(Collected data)
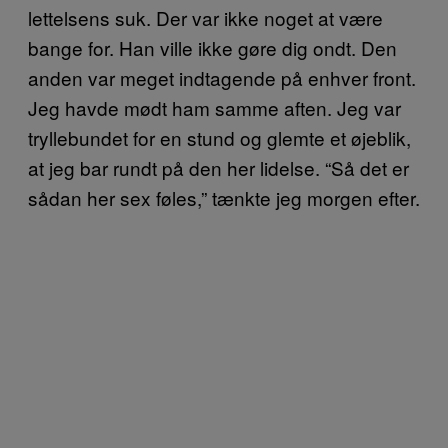
lettelsens suk. Der var ikke noget at være
bange for. Han ville ikke gøre dig ondt. Den
anden var meget indtagende på enhver front.
Jeg havde mødt ham samme aften. Jeg var
tryllebundet for en stund og glemte et øjeblik,
at jeg bar rundt på den her lidelse. “Så det er
sådan her sex føles,” tænkte jeg morgen efter.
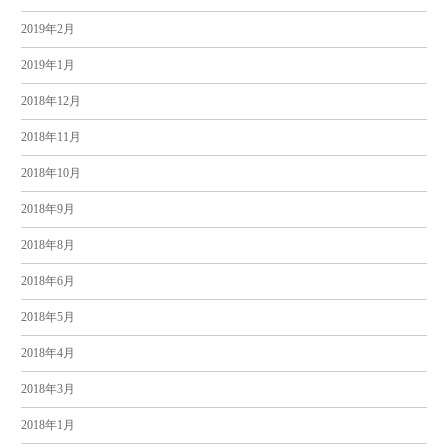
2019年2月
2019年1月
2018年12月
2018年11月
2018年10月
2018年9月
2018年8月
2018年6月
2018年5月
2018年4月
2018年3月
2018年1月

• _WHAT YOU NEED TO DO_
Your answer should be a number only: the count of lines above in which the string "ikke" appears.

• _TASK SOLUTION_
2